* Extracted material:
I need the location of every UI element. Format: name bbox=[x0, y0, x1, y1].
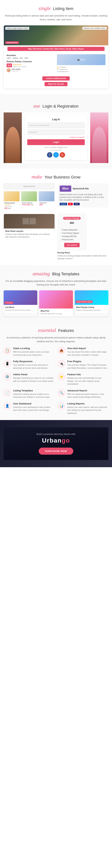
one-click-import-title: One-click Import bbox=[67, 347, 108, 350]
business-section: make Your Business Grow Sponsored Ad Hon… bbox=[0, 168, 112, 265]
google-login-btn[interactable]: G bbox=[60, 152, 65, 158]
fully-responsive-text: Your website is sure to look stunning on… bbox=[13, 364, 54, 369]
pricing-button[interactable]: Get started bbox=[64, 243, 80, 247]
shop-item-3: Shop Item $18 bbox=[38, 191, 55, 210]
custom-info-label[interactable]: Custom Additional Info bbox=[43, 76, 69, 81]
person-right-image bbox=[90, 113, 108, 163]
feature-one-click-import: 📥 One-click Import You can import the en… bbox=[58, 347, 108, 356]
pricing-text: Create your pricing packages and explain… bbox=[57, 254, 109, 260]
claim-listing-title: Claim a Listing bbox=[13, 347, 54, 350]
login-script-text: use bbox=[33, 103, 40, 108]
features-script-text: essential bbox=[38, 328, 56, 333]
listing-title-main: Listing Item bbox=[53, 6, 74, 11]
advanced-search-title: Advanced Search bbox=[67, 389, 108, 392]
feature-listing-templates: 📄 Listing Templates UrbanGo's striking l… bbox=[4, 389, 54, 399]
place-ad-label[interactable]: Place For Your Ad bbox=[45, 82, 67, 86]
admin-panel-icon: ⚙️ bbox=[4, 373, 11, 380]
user-dashboard-text: UrbanGo's user dashboard is fully intuit… bbox=[13, 406, 54, 412]
amenities-label: Amenities bbox=[6, 54, 55, 56]
blog-card-1: Live Music Live Music Discover the best … bbox=[4, 290, 37, 316]
free-plugins-icon: 🔌 bbox=[58, 360, 65, 367]
gallery-label: Gallery, single image or video bbox=[5, 27, 29, 30]
email-field[interactable]: Username or email address* bbox=[27, 123, 85, 128]
feature-free-plugins: 🔌 Free Plugins Two premium plugins: The … bbox=[58, 360, 108, 369]
listing-templates-text: UrbanGo's striking layouts enable you to… bbox=[13, 393, 54, 399]
most-popular-badge: Most Popular Listing bbox=[76, 301, 93, 303]
one-click-import-text: You can import the entire content with s… bbox=[67, 350, 108, 356]
social-label: Or Connect with: bbox=[27, 149, 85, 151]
features-description: An enormous collection of stunning eleme… bbox=[4, 336, 108, 343]
feature-admin-panel: ⚙️ Admin Panel Manage everything you wan… bbox=[4, 373, 54, 385]
advanced-search-icon: 🔍 bbox=[58, 389, 65, 397]
listing-reports-text: Authors can view reports, add and custom… bbox=[67, 406, 108, 415]
listing-reports-title: Listing Reports bbox=[67, 402, 108, 405]
shop-item-2: French Cheese From $22 $35 bbox=[21, 191, 37, 210]
feature-user-dashboard: 👤 User Dashboard UrbanGo's user dashboar… bbox=[4, 402, 54, 415]
feature-ads-icon: ⭐ bbox=[58, 373, 65, 380]
pricing-price: $80 bbox=[60, 221, 84, 227]
login-form-title: Log In bbox=[27, 118, 85, 121]
blog-card-1-title: Live Music bbox=[5, 306, 36, 308]
payment-icons: PayPal MC VISA bbox=[60, 203, 106, 205]
woo-title: Sponsored Ads bbox=[73, 187, 89, 190]
listing-templates-icon: 📄 bbox=[4, 389, 11, 397]
user-dashboard-icon: 👤 bbox=[4, 402, 11, 409]
reviews-label: Reviews, Ratings, Comments bbox=[6, 61, 55, 63]
blog-preview-grid: Live Music Live Music Discover the best … bbox=[4, 290, 108, 316]
map-label: Map, Directions, Contact Info, Open Hour… bbox=[7, 47, 105, 51]
admin-panel-text: Manage everything you want on your websi… bbox=[13, 376, 54, 382]
advanced-search-text: With our advanced search features, it le… bbox=[67, 393, 108, 399]
login-submit-button[interactable]: Login bbox=[27, 139, 85, 145]
cta-section: Build a premium directory theme with Urb… bbox=[0, 420, 112, 467]
blog-card-3-text: Explore trending places and items bbox=[76, 309, 107, 311]
person-left-image bbox=[4, 113, 22, 163]
sponsored-ad-label: Sponsored Ad bbox=[4, 183, 55, 189]
free-plugins-title: Free Plugins bbox=[67, 360, 108, 363]
pricing-features: Feature listing item Free Priority Suppo… bbox=[60, 228, 84, 241]
register-link[interactable]: Don't a member? Register here bbox=[27, 147, 85, 148]
woo-text: UrbanGo allows you to create and display… bbox=[60, 193, 106, 201]
review-label: Review, Price, Wishlist, Share bbox=[82, 27, 107, 30]
forgot-password-link[interactable]: Forgotten Password? bbox=[27, 136, 85, 138]
features-title-main: Features bbox=[58, 328, 74, 333]
pricing-badge: Premium Package bbox=[63, 217, 81, 220]
login-section-title: use Login & Registration bbox=[7, 103, 105, 109]
fully-responsive-icon: 📱 bbox=[4, 360, 11, 367]
listing-reports-icon: 📊 bbox=[58, 402, 65, 409]
features-grid: 📋 Claim a Listing With this powerful opt… bbox=[4, 347, 108, 414]
listing-section-title: single Listing Item bbox=[4, 5, 108, 11]
blog-card-3: Most Popular Listing Most Popular Listin… bbox=[75, 290, 108, 316]
pricing-title: Pricing Plans bbox=[57, 252, 109, 254]
features-section: essential Features An enormous collectio… bbox=[0, 322, 112, 420]
featured-label: Featured Item bbox=[5, 41, 19, 44]
features-section-title: essential Features bbox=[4, 328, 108, 333]
purchase-now-button[interactable]: PURCHASE NOW bbox=[39, 447, 73, 455]
password-field[interactable]: Password* bbox=[27, 129, 85, 135]
one-click-import-icon: 📥 bbox=[58, 347, 65, 354]
claim-listing-icon: 📋 bbox=[4, 347, 11, 354]
feature-feature-ads: ⭐ Feature Ads Display your ads automatic… bbox=[58, 373, 108, 385]
free-plugins-text: Two premium plugins: The Visual Composer… bbox=[67, 364, 108, 369]
blog-script-text: amazing bbox=[32, 271, 50, 276]
listing-description: Showcase listing items in almost style a… bbox=[4, 14, 108, 22]
blog-title-main: Blog Templates bbox=[52, 272, 80, 276]
login-title-main: Login & Registration bbox=[43, 104, 79, 108]
facebook-login-btn[interactable]: f bbox=[47, 152, 52, 158]
blog-card-1-text: Discover the best live music events bbox=[5, 309, 36, 311]
business-title-main: Your Business Grow bbox=[45, 175, 81, 179]
fully-responsive-title: Fully Responsive bbox=[13, 360, 54, 363]
cta-text: Build a premium directory theme with bbox=[36, 433, 76, 435]
listing-section: single Listing Item Showcase listing ite… bbox=[0, 0, 112, 94]
feature-listing-reports: 📊 Listing Reports Authors can view repor… bbox=[58, 402, 108, 415]
twitter-login-btn[interactable]: t bbox=[53, 152, 59, 158]
live-badge: Live Music bbox=[4, 302, 13, 304]
cta-brand: Urbango bbox=[42, 437, 70, 444]
feature-advanced-search: 🔍 Advanced Search With our advanced sear… bbox=[58, 389, 108, 399]
woo-logo: Woo bbox=[60, 186, 71, 192]
admin-panel-title: Admin Panel bbox=[13, 373, 54, 376]
feature-ads-text: Display your ads automatically on your l… bbox=[67, 376, 108, 385]
neat-shop-text: Create an eye-catching shop and display … bbox=[5, 233, 53, 238]
shop-item-1: Honey Farms ★★★★☆ 23 Reviews $15 $22 bbox=[4, 191, 20, 210]
listing-templates-title: Listing Templates bbox=[13, 389, 54, 392]
blog-card-2: Blog Post Read the latest from our blog bbox=[39, 290, 73, 316]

* The problem: How many lines in this material contain the string "items"? State the number alone.

* Result of the exercise: 2